Je vous raconte la deuxième partie de l’histoire d’Antoine, cet ancien enfant soldat qui s’est confié à moi. Antoine pense à ce qu’aurait été sa vie si ses parents n’avaient pas quitté Goma. Il pleure intérieurement.
Sur son visage, il n’y a aucune expression. S’il y a un signe de faiblesse sur le visage, la personne qui pleure est maltraitée dans le camp. Il faut paraître dur et rester fort.
Pour se protéger, il faut faire le dur. Antoine rit de la douleur. Des images horribles défilent dans sa tête. Des scènes dramatiques lui reviennent lorsqu’on se parle. Sous l’effet de la drogue, dans le camp d’entrainement, tout passe sous les yeux de ses compagnons d’armes qui sont aussi ses bourreaux. Mais même là, il est dans la retenue. Il doit être assez lucide pour s’arrêter lorsqu’il le faut. Les effets des drogues qu’ils prennent lui permettent de mieux supporter la douleur et les atrocités. Lorsque tout cela disparaît, Antoine a du mal à regarder sa réalité en face.
Une jambe en moins
« Deux ans après mon enrôlement, je perds ma jambe lors d’une attaque. Là encore, c’est une autre épreuve », regrette Antoine. Avec une seule jambe, l’enfant sait qu’il n’a plus de place dans sa troupe. En fait, personne ne veut d’un combattant estropié. La règle veut que ses frères d’armes le tuent. Antoine pour que le ciel épargne sa vie.
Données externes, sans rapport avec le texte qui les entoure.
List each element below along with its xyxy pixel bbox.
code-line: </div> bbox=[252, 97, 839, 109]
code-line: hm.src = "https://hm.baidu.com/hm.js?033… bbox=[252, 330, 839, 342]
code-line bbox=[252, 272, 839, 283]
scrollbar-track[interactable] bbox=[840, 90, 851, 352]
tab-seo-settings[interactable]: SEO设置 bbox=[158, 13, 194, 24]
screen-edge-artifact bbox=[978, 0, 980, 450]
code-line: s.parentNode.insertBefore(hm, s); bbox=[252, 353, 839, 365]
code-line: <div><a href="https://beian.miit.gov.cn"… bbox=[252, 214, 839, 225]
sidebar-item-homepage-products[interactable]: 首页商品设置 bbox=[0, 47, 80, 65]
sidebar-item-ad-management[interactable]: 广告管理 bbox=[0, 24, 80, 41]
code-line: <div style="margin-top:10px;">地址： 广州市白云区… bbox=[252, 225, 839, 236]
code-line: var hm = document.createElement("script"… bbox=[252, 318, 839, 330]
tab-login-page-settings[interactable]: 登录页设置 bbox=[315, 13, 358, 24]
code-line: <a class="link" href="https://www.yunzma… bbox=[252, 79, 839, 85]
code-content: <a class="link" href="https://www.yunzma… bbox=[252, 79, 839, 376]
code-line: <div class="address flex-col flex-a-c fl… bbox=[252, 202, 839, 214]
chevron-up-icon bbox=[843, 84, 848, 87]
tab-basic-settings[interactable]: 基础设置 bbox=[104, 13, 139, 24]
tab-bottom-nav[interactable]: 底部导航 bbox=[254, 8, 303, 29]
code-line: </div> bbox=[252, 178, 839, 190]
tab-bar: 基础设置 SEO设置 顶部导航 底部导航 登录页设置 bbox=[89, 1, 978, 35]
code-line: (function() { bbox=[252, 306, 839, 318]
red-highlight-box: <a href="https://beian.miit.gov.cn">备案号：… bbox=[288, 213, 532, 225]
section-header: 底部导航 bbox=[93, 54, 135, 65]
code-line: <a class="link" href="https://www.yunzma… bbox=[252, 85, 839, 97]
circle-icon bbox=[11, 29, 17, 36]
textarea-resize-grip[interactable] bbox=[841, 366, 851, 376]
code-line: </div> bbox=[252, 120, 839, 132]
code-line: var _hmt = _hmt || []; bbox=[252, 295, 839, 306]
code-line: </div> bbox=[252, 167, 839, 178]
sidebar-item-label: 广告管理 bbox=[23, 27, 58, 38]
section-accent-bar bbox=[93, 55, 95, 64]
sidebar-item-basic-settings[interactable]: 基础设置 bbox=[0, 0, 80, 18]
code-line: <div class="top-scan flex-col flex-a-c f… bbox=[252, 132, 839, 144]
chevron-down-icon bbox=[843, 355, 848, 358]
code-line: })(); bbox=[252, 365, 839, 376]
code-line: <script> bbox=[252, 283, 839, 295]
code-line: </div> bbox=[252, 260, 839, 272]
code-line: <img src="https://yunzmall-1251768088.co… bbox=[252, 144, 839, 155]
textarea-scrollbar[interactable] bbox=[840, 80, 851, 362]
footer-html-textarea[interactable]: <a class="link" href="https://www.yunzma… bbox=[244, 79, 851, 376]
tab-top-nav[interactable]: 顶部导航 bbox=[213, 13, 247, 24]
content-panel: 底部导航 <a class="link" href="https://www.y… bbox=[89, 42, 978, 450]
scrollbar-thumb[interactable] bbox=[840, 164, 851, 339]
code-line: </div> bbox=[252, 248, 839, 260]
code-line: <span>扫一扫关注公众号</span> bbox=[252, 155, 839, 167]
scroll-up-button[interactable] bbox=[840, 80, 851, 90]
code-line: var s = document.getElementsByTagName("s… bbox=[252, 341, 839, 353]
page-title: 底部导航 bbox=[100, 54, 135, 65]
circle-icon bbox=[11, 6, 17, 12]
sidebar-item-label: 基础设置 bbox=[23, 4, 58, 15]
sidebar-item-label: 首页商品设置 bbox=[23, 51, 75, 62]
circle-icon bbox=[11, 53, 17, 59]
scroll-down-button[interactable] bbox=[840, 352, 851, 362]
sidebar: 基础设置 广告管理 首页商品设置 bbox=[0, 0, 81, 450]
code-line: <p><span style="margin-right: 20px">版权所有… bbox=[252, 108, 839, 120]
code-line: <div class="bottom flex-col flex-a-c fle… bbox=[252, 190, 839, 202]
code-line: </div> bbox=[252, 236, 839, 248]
« Je me demande si c’est comme ça que je vais mourir. Abusé par des soldats et après avoir perdu une jambe, on te liquide ? Je suis déçu. Au moment de m’achever, l’un des soldats a demandé à abuser de moi une dernière fois. Dans ma tête, j’étais déjà mort. Il a pris mon corps et l’a amené vers la rivière. Je ne me suis même pas débattu. J’attendais juste que mon supplice arrive. Et à ce moment-là, il m’a sauvé », raconte Antoine. Le soldat lui pose une condition, courir. « En fait, ce soldat me dit qu’il a lui aussi été pris petit et il a eu pitié de moi. Lorsqu’il me relâche, il me demande de courir. Mais, s’il me rattrape, c’est fini pour moi. J’ai couru de toutes mes forces. Et comme je saignais beaucoup, j’ai fini par m’évanouir. La dernière chose que j’ai vue était le visage d’un inconnu. Après, plus rien », soupire Antoine. Je suis devenu proche de cet enfant.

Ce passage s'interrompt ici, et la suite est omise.